[YOUR OBJECTIVE] Please restate the records below word for word, leaving out every picture.
====== INFORMATION GIVEN
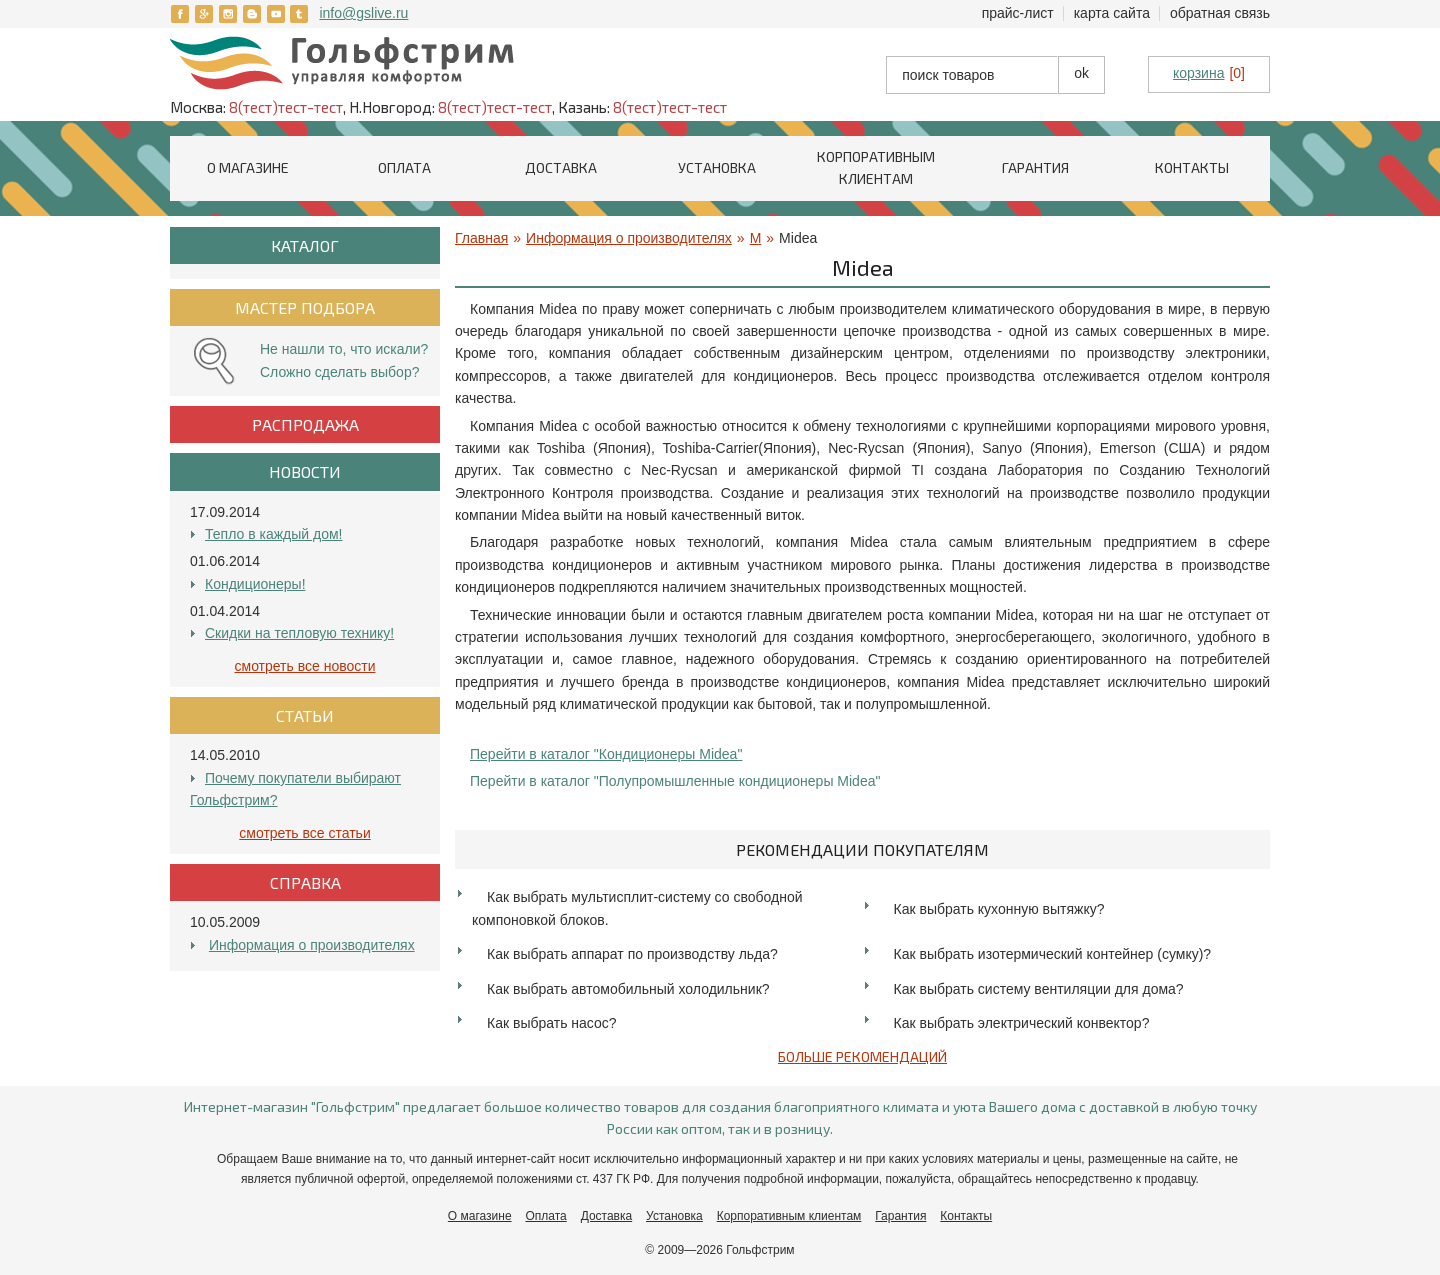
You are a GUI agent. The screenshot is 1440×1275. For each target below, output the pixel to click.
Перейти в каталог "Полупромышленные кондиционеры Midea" (675, 781)
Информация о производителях (312, 945)
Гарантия (1035, 167)
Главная (481, 238)
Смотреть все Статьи (304, 833)
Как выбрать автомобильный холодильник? (628, 989)
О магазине (248, 167)
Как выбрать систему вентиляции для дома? (1039, 989)
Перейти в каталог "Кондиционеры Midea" (606, 754)
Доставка (561, 167)
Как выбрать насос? (552, 1023)
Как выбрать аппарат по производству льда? (632, 954)
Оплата (404, 167)
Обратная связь (1220, 13)
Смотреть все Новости (305, 666)
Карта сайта (1112, 13)
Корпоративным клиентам (789, 1216)
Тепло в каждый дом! (273, 534)
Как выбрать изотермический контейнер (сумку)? (1053, 954)
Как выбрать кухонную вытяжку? (999, 909)
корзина (1198, 73)
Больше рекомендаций (862, 1056)
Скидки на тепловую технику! (299, 633)
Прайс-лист (1018, 13)
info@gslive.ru (363, 13)
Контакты (1192, 167)
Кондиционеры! (255, 584)
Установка (717, 167)
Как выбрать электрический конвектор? (1022, 1023)
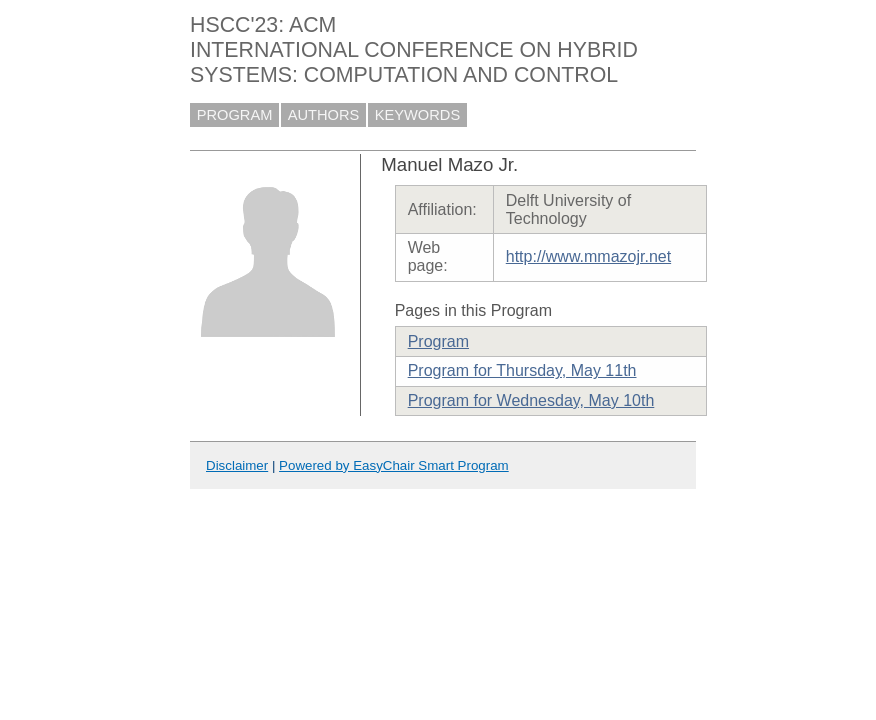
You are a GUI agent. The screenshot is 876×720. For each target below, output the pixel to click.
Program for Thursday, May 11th (522, 370)
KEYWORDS (418, 115)
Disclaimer (237, 465)
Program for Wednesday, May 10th (531, 400)
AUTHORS (324, 115)
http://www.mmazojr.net (588, 256)
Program (438, 341)
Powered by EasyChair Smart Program (394, 465)
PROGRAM (235, 115)
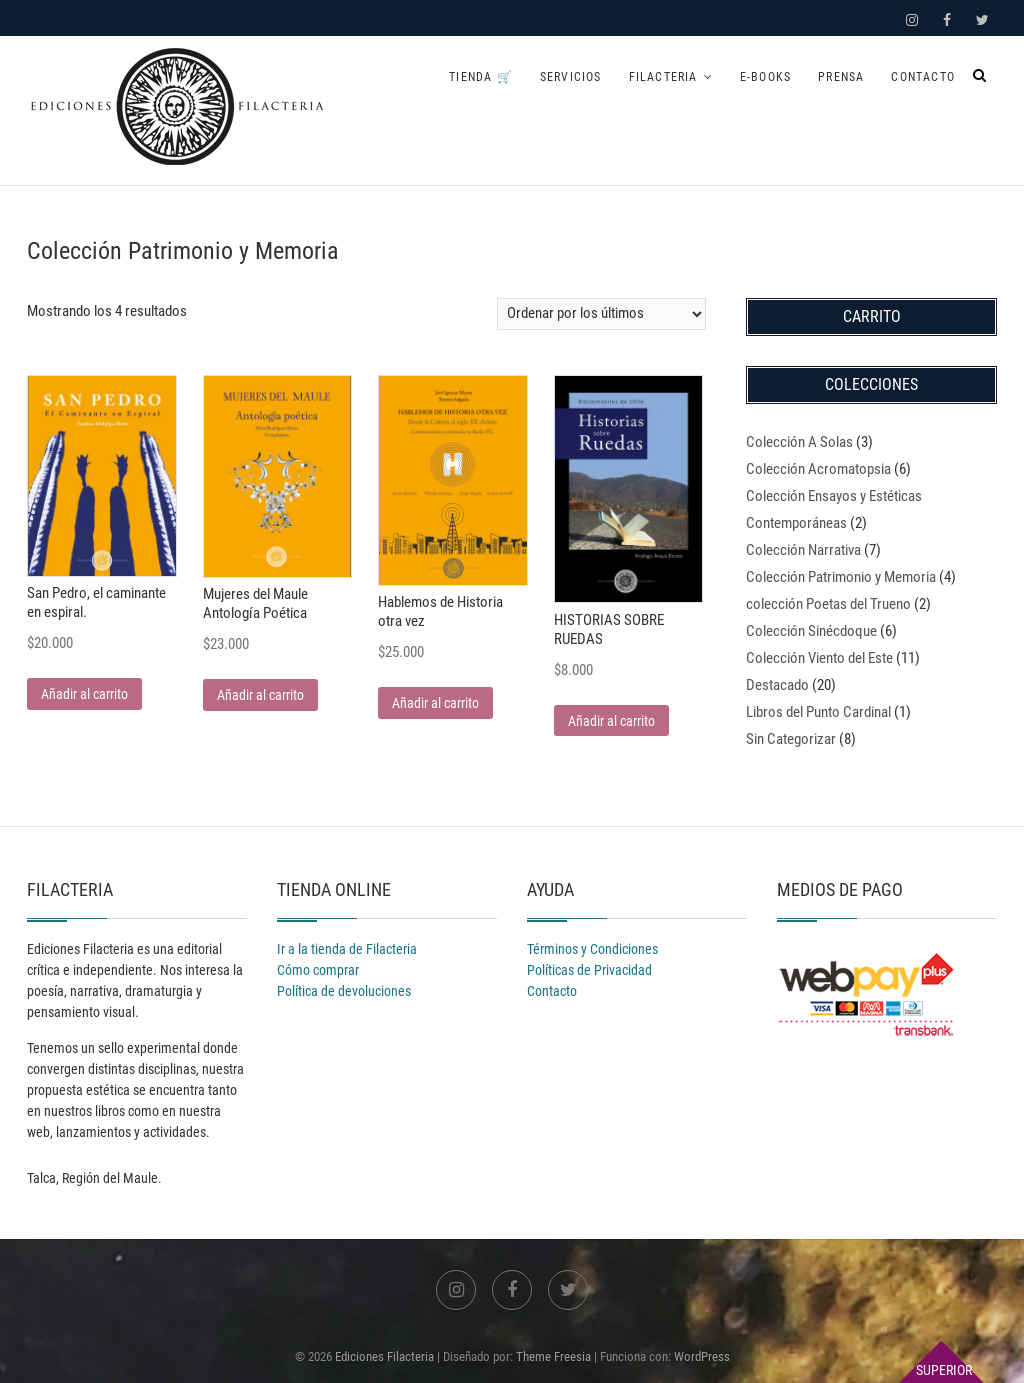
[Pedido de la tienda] (601, 314)
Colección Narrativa (803, 550)
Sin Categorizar (791, 739)
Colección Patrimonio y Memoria (841, 577)
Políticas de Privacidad (589, 970)
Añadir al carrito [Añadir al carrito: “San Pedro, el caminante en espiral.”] (84, 694)
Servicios (571, 77)
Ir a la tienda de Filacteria (347, 949)
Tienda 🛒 (481, 77)
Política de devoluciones (344, 991)
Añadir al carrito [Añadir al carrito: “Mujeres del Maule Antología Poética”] (260, 695)
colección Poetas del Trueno (828, 604)
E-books (765, 77)
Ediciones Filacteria (384, 1356)
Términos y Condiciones (592, 949)
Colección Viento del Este (819, 658)
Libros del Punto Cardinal (818, 712)
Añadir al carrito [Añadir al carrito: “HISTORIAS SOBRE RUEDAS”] (611, 721)
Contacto (923, 77)
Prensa (841, 77)
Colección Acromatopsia (818, 469)
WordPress (702, 1356)
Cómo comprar (318, 970)
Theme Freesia (553, 1356)
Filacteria (663, 77)
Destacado (777, 685)
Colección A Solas (799, 442)
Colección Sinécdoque (811, 631)
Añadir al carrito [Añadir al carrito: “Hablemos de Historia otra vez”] (435, 703)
============
[YOUR SOLUTION]
You are a GUI agent. The screenshot is 1440×1275. For each target below, output the pixel to click.
Перейти в каталог "Полупромышленные кондиционеры Midea" (675, 781)
Информация о производителях (312, 945)
Гарантия (1035, 167)
Главная (481, 238)
Смотреть все Статьи (304, 833)
Как выбрать автомобильный холодильник? (628, 989)
О магазине (248, 167)
Как выбрать систему вентиляции для дома? (1039, 989)
Перейти в каталог "Кондиционеры Midea" (606, 754)
Доставка (561, 167)
Как выбрать насос? (552, 1023)
Как выбрать аппарат по производству льда? (632, 954)
Оплата (404, 167)
Обратная связь (1220, 13)
Смотреть все Новости (305, 666)
Карта сайта (1112, 13)
Корпоративным клиентам (789, 1216)
Тепло в каждый дом! (273, 534)
Как выбрать изотермический контейнер (сумку)? (1053, 954)
Как выбрать кухонную вытяжку? (999, 909)
корзина (1198, 73)
Больше рекомендаций (862, 1056)
Скидки на тепловую технику! (299, 633)
Прайс-лист (1018, 13)
info@gslive.ru (363, 13)
Контакты (1192, 167)
Кондиционеры! (255, 584)
Установка (717, 167)
Как выбрать электрический конвектор? (1022, 1023)
You are a GUI agent. The screenshot is 876×720. For each target below, output the pixel to click.
Program for Thursday, May 11th (522, 370)
KEYWORDS (418, 115)
Disclaimer (237, 465)
Program for Wednesday, May 10th (531, 400)
AUTHORS (324, 115)
http://www.mmazojr.net (588, 256)
Program (438, 341)
Powered by EasyChair Smart Program (394, 465)
PROGRAM (235, 115)
[Pedido de la tienda] (601, 314)
Colección Narrativa (803, 550)
Sin Categorizar (791, 739)
Colección Patrimonio y Memoria (841, 577)
Políticas de Privacidad (589, 970)
Añadir al carrito [Añadir al carrito: “San Pedro, el caminante en espiral.”] (84, 694)
Servicios (571, 77)
Ir a la tienda de Filacteria (347, 949)
Tienda 🛒 (481, 77)
Política de devoluciones (344, 991)
Añadir al carrito [Añadir al carrito: “Mujeres del Maule Antología Poética”] (260, 695)
colección Poetas del Trueno (828, 604)
E-books (765, 77)
Ediciones Filacteria (384, 1356)
Términos y Condiciones (592, 949)
Colección Viento del Este (819, 658)
Libros del Punto Cardinal (818, 712)
Añadir al carrito [Añadir al carrito: “HISTORIAS SOBRE RUEDAS”] (611, 721)
Contacto (923, 77)
Prensa (841, 77)
Colección Acromatopsia (818, 469)
WordPress (702, 1356)
Cómo comprar (318, 970)
Theme Freesia (553, 1356)
Filacteria (663, 77)
Destacado (777, 685)
Colección A Solas (799, 442)
Colección Sinécdoque (811, 631)
Añadir al carrito [Añadir al carrito: “Hablemos de Historia otra vez”] (435, 703)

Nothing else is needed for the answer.